TASK TO COMPLETE: Check each line of the records below and collect those holding "Porque".

INFORMATION PROVIDED:
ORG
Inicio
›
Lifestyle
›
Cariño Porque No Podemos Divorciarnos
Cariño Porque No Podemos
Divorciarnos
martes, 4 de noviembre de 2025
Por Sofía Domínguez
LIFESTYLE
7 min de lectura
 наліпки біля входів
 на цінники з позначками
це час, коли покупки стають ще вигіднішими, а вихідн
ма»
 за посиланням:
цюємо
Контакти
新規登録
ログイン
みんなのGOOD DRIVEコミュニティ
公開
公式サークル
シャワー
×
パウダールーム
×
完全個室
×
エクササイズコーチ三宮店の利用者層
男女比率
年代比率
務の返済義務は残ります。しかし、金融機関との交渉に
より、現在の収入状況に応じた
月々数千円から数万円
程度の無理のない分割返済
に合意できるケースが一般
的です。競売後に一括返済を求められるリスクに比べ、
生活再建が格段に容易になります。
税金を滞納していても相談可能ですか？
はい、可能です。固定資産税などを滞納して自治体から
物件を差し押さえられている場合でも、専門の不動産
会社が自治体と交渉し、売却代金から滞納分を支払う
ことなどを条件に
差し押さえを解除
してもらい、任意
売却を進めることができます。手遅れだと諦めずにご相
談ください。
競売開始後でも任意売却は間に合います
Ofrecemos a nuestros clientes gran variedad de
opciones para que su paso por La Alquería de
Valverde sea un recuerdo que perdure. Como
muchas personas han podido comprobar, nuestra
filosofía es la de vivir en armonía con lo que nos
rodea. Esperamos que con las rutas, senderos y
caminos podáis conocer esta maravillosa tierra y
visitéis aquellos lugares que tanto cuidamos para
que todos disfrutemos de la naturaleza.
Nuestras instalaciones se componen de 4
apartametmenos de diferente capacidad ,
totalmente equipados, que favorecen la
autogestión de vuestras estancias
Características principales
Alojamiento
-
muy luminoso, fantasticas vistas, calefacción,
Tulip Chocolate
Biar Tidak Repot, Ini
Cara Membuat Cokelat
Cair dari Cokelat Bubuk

ANSWER FOR THE TASK:
Cariño Porque No Podemos Divorciarnos
Cariño Porque No Podemos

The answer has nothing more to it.